You can most appreciate the complexity from this aerial photo:
On the closest spot between the peninsula and the island, there’s an amusement area and a ferry that shuttles cars (3 at a time), bikes and pedestrians from side to side at $1/person.
In fact, here’s a pic of K- on the ferry, heading towards the Island, rented bikes propped up next to her:
It’s hard to capture Balboa Island photographically, but it’s a lot of very upscale cottages and homes. How upscale? A peek at the local real estate listings shows that a 3-bedroom place runs about $5 million and that it’s not hard to find places that are upwards of $8 million. Gorgeous places. But that’s a lot of coin!
Here’s a view looking east on Marine Ave. Yes, very touristy!
More importantly, fans of the amusing TV series Arrested Development will recognize these famous confections:
Most likely they don’t have cash hidden in the walls, however, which is probably too bad. Would be good for business!
Apparently Balboa Island started out as little more than a mudflat surrounded by swampland and the current harbor area didn’t emerge until millions of tons of silt were dredged and removed. It was the late 1860s, real estate speculators James and Robert McFadden purchased most of the future site of Newport, including the oceanfront of Newport Beach, much of Balboa Peninsula, and the sandbars that were to become Balboa Island and Newport Harbor’s other islands. Smart!

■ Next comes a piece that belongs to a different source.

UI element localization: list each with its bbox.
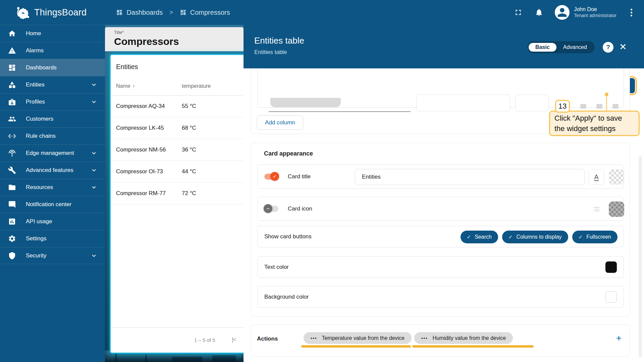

After our ritual stop at the Balboa Candy store, we biked back to the ferry landing and took the ferry back to the Peninsula, and the rode to the very end, where’s it’s just sooo beautiful and genteel.
While we were biking back along the beach walk the phone rang and it was A-, my 17yo who was making her one call from far-flung Bonaire to say Hi and report in. We stopped and were very happy to get the update on her Scuba adventures, beach time, new friends and the fact that while she’d love to stay there for a few more months, she also misses us and is looking forward to coming home.
We miss her too!
We turned in the bikes — they cost a mere $10/bike for the day — and agreed we’d had yet another lovely day at Balboa Island and Peninsula. We’ll be back. And we’ll probably have a frozen banana too!